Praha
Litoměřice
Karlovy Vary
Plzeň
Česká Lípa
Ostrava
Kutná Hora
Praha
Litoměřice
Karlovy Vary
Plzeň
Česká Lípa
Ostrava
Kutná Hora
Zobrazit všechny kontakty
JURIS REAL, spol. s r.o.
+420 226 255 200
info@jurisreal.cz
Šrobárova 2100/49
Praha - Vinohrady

########

Every line in the listing above should be repeated exactly.

Praha
Litoměřice
Karlovy Vary
Plzeň
Česká Lípa
Ostrava
Kutná Hora
Praha
Litoměřice
Karlovy Vary
Plzeň
Česká Lípa
Ostrava
Kutná Hora
Zobrazit všechny kontakty
JURIS REAL, spol. s r.o.
+420 226 255 200
info@jurisreal.cz
Šrobárova 2100/49
Praha - Vinohrady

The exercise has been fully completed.